Friday, March 25, 2011

Food Costs

USDA ERS has released projections on the rise of food costs: http://www.bloomberg.com/news/2011-03-25/usda-retail-food-inflation-forecasts-for-2011-text-.html

The article begins:

Following is the text detailing forecasts for percentage changes in annual food prices, according to the U.S. Department of Agriculture:

Food Price Outlook, 2011

In 2011, the Consumer Price Index (CPI) for all food is projected to increase 3 to 4 percent. Food-at-home (grocery store) prices are forecast to rise 3.5 to 4.5 percent, while food-away-from-home (restaurant) prices are forecast to increase 3 to 4 percent. Although food price inflation was relatively weak for most of 2009 and 2010, cost pressures on wholesale and retail food prices due to higher energy and food commodity prices, along with strengthening global food demand, have pushed inflation projections for 2011 upward.


(full text at link above)

There really is another important aspect to food costs which is rarely discussed. Writers tend to point out how food costs to Americans is less than 10% of income. Averages hide a lot of essential details.

If you divide incomes into 5 groups (quintiles)and then look at the data, the richest 20% spend about 4% of their income on energy and another 4% on food. For the bottom 20%, the picture is quite different. The poor spend 20.6% of their income on energy and a total of 23.5% on food.

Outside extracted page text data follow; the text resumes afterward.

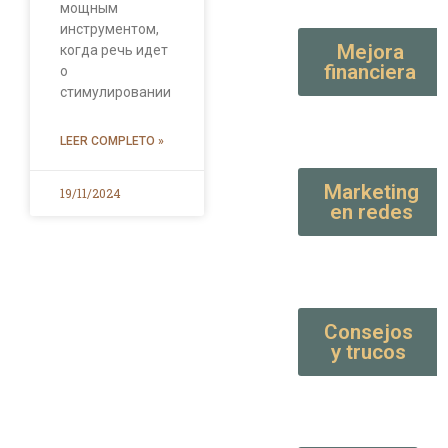
мощным
инструментом,
Mejora
когда речь идет
financiera
о
стимулировании
LEER COMPLETO »
Marketing
19/11/2024
en redes
Consejos
y trucos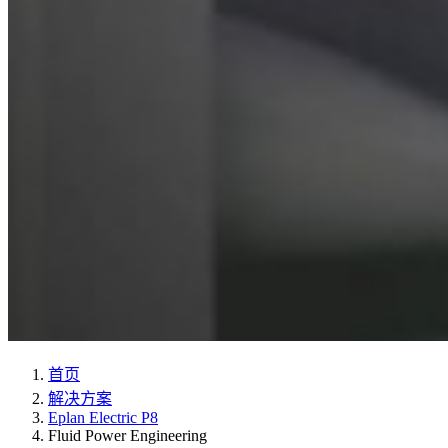
首页
解决方案
Eplan Electric P8
Fluid Power Engineering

To make matters worse, the poor buy from the middle of the store where all the carbs and filler foods are on display. Then there is the problem of further obesity.

There was a time when the poor, particularly the rural poor, could cook good meals from a few cheap ingredients, such as dry beans. But, cooking takes time and the working poor are working too many hours to spend a lot of time in food preparation.

We are becoming more of a two class nation and failing to examine underlying causes.